From the data below, return only the lines from the one with "Search (609, 383)" through the one with "Contato (1147, 25)", exact and inclusive, with pictures left out.

[Opening Provided data section]

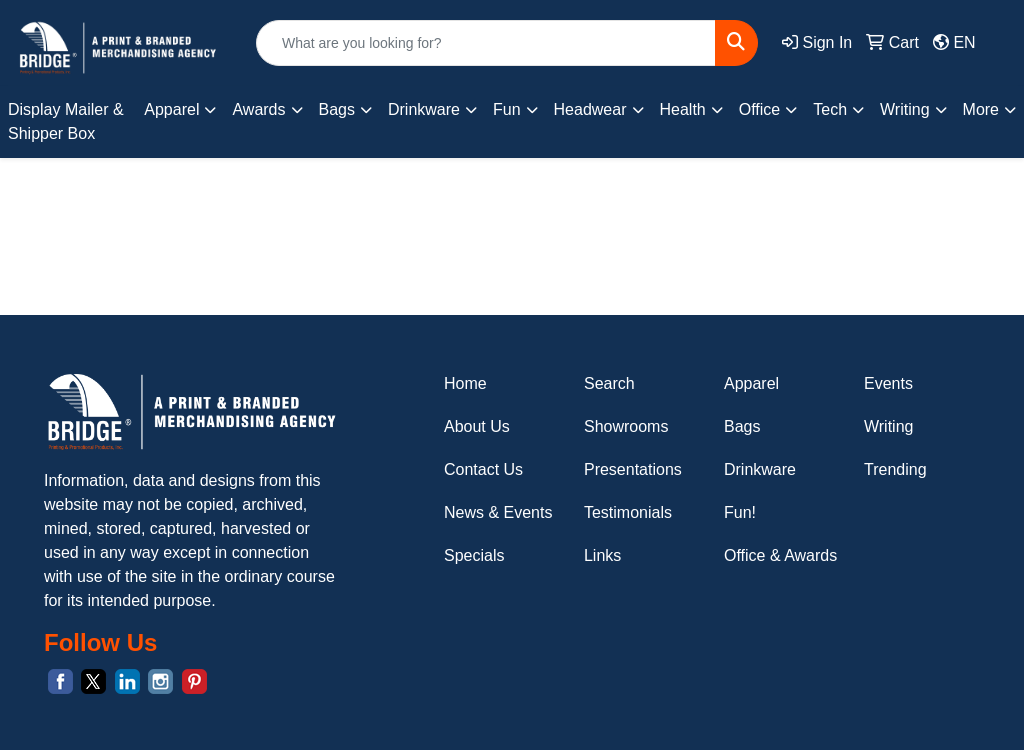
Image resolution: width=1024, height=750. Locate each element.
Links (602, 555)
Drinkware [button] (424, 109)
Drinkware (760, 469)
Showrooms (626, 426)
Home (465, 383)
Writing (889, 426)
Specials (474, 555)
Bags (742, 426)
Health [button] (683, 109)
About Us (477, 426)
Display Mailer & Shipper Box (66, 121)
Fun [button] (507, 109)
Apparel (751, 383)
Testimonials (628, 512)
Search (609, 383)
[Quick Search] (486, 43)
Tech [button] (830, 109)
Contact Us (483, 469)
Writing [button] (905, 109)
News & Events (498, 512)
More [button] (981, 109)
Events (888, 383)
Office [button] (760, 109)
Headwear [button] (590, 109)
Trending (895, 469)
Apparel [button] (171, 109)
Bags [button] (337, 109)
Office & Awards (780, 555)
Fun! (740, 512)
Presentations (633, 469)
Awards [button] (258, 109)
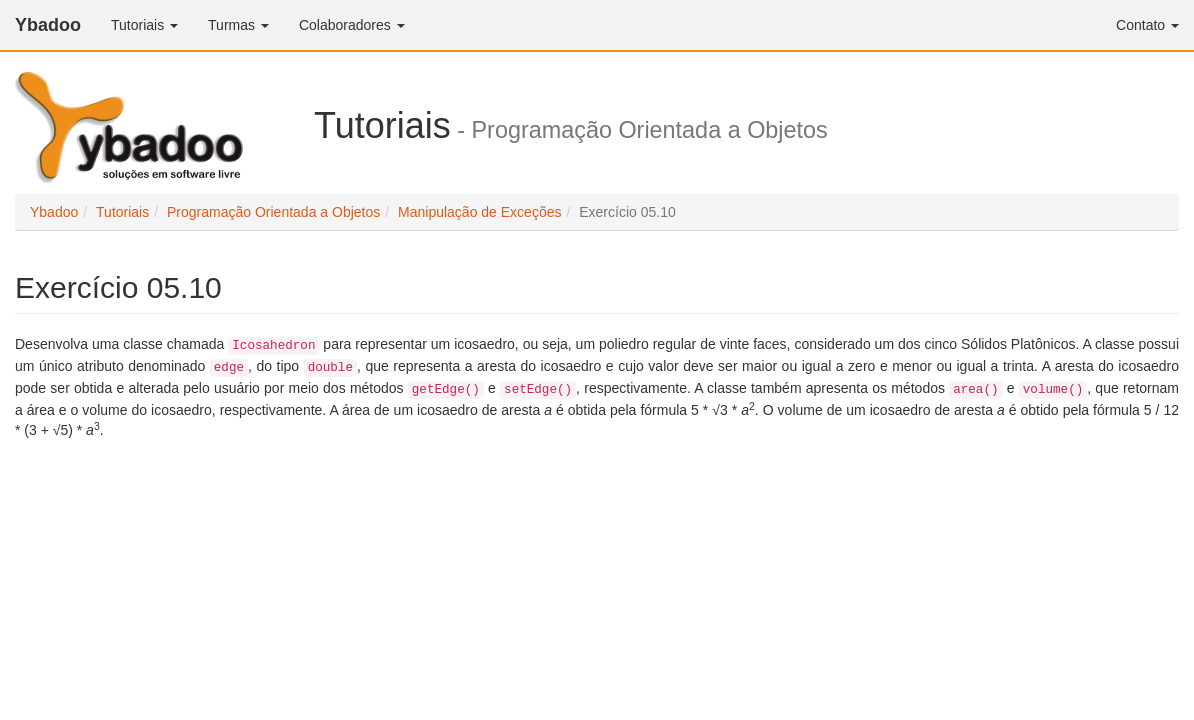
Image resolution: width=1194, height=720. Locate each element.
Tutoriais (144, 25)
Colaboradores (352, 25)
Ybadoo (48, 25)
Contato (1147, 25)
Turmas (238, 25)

[Closing Provided data section]
[Opening Provided data section]

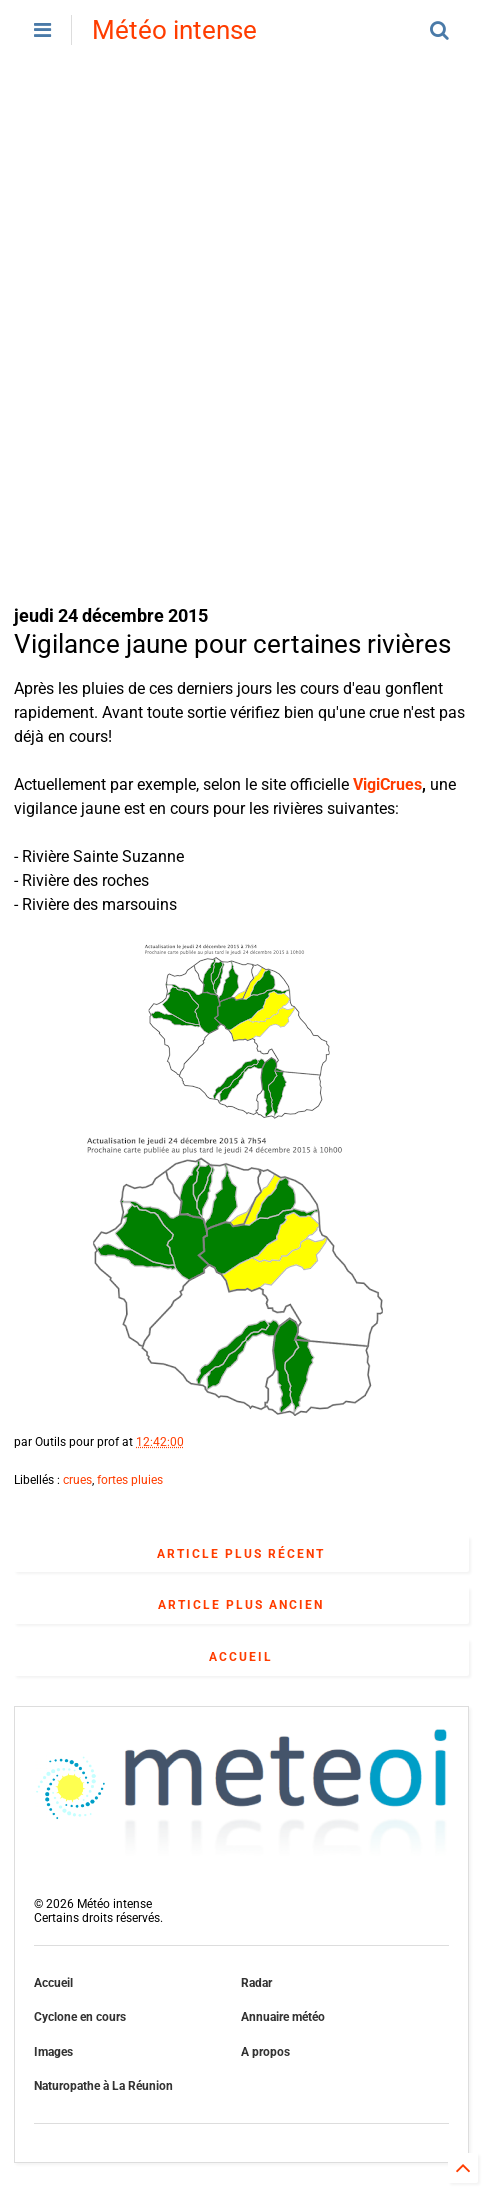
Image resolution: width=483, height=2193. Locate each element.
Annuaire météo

[Closing Provided data section]
[Opening Provided data section]

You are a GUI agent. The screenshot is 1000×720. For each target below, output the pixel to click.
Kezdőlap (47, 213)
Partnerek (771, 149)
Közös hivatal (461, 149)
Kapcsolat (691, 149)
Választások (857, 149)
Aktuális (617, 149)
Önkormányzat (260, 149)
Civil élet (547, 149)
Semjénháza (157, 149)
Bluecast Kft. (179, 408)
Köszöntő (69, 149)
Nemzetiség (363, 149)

[Closing Provided data section]

(Written solution)
Search (609, 383)
[Quick Search] (486, 43)
Tech [button] (830, 109)
Contact Us (483, 469)
Writing [button] (905, 109)
News & Events (498, 512)
More [button] (981, 109)
Events (888, 383)
Office [button] (760, 109)
Headwear [button] (590, 109)
Trending (895, 469)
Apparel [button] (171, 109)
Bags [button] (337, 109)
Office & Awards (780, 555)
Fun! (740, 512)
Presentations (633, 469)
Awards [button] (258, 109)
Image resolution: width=1194, height=720. Locate each element.
Tutoriais (144, 25)
Colaboradores (352, 25)
Ybadoo (48, 25)
Contato (1147, 25)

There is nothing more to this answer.